- [Exercise details]:
What is the number of lines in the entries that contain the word "OOTD"? Reply with that number only.

- [Material for this exercise]:
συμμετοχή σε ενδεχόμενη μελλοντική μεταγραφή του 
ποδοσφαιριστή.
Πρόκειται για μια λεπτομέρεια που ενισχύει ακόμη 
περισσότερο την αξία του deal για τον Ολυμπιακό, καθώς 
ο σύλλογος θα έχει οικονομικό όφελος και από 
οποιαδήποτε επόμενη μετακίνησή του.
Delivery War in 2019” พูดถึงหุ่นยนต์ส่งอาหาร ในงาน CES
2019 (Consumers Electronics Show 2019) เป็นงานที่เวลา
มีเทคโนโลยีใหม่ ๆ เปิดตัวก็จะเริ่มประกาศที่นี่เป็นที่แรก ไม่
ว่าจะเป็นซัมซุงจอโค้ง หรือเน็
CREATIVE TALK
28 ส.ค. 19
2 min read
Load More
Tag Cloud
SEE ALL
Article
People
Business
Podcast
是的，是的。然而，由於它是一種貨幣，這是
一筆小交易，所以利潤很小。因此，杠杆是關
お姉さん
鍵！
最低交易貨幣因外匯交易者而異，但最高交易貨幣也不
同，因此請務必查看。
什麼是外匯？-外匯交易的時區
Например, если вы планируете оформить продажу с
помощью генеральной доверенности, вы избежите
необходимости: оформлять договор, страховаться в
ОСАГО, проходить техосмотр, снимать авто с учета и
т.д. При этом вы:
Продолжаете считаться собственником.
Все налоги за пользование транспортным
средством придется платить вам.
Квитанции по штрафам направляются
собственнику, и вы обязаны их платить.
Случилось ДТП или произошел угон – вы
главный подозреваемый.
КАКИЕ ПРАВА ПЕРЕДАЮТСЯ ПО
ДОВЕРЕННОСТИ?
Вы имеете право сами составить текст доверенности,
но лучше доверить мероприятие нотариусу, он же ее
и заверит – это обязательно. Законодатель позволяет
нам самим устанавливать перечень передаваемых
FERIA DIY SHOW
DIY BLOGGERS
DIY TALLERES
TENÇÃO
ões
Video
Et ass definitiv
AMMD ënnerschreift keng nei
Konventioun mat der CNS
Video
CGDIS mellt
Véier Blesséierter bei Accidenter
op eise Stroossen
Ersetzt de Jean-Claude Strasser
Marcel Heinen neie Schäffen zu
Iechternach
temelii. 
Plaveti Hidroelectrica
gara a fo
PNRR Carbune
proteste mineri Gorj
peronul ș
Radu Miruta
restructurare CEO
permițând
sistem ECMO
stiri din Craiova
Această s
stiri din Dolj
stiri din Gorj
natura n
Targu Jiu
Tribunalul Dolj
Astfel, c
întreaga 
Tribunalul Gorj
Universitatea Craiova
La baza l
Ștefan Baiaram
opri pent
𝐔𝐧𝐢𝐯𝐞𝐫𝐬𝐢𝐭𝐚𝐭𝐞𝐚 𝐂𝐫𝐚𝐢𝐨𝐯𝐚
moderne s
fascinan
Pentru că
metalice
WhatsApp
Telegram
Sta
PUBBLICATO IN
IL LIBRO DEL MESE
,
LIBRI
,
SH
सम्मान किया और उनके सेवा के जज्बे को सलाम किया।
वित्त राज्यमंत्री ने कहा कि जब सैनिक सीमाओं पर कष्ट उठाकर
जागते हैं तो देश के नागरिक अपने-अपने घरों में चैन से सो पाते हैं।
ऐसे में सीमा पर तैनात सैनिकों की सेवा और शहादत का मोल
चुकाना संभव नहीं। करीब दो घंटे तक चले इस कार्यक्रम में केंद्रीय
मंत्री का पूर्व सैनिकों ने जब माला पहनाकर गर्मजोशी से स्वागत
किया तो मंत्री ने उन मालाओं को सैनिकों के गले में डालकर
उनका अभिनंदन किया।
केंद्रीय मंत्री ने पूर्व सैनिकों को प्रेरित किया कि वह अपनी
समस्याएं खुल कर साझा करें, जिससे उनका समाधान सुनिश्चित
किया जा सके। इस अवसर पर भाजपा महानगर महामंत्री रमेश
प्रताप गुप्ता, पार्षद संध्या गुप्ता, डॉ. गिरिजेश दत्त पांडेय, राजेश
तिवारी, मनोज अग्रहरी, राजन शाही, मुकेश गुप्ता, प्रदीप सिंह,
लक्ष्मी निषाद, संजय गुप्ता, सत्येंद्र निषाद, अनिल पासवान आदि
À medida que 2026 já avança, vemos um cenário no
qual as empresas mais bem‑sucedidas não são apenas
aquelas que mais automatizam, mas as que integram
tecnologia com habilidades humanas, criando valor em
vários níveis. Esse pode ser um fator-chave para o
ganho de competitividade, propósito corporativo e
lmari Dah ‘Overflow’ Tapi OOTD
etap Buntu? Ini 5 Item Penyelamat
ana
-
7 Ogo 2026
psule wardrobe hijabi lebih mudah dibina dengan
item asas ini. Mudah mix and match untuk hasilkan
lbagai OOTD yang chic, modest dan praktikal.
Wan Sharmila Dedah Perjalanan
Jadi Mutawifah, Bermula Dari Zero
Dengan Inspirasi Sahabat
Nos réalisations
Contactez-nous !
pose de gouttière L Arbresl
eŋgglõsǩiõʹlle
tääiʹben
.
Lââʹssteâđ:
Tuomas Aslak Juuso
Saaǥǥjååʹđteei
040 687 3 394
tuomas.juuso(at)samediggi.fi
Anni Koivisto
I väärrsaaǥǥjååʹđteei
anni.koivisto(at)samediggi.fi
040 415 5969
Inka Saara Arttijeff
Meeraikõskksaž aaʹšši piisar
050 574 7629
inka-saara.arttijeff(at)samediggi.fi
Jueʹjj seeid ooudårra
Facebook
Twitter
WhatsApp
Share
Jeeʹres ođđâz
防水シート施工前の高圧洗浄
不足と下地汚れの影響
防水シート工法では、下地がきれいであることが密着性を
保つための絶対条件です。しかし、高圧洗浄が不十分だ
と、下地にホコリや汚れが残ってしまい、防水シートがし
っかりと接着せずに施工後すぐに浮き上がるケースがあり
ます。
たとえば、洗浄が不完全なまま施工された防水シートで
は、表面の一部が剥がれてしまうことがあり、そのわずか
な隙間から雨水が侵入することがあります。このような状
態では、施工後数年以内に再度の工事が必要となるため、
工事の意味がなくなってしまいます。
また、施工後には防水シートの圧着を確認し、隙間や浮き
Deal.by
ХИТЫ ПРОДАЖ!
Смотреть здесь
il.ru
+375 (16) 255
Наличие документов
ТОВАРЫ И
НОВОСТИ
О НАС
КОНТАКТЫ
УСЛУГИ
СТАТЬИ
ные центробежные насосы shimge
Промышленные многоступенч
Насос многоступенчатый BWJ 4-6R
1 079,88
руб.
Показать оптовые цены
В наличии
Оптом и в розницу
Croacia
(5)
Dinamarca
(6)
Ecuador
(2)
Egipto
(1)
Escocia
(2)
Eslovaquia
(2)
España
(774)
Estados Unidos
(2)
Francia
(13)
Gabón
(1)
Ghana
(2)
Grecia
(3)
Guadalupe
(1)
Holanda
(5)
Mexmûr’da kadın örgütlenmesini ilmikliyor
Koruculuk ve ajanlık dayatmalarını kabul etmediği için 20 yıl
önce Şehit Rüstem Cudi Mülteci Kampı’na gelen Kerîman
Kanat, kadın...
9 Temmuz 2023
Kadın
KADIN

- [Output]:
2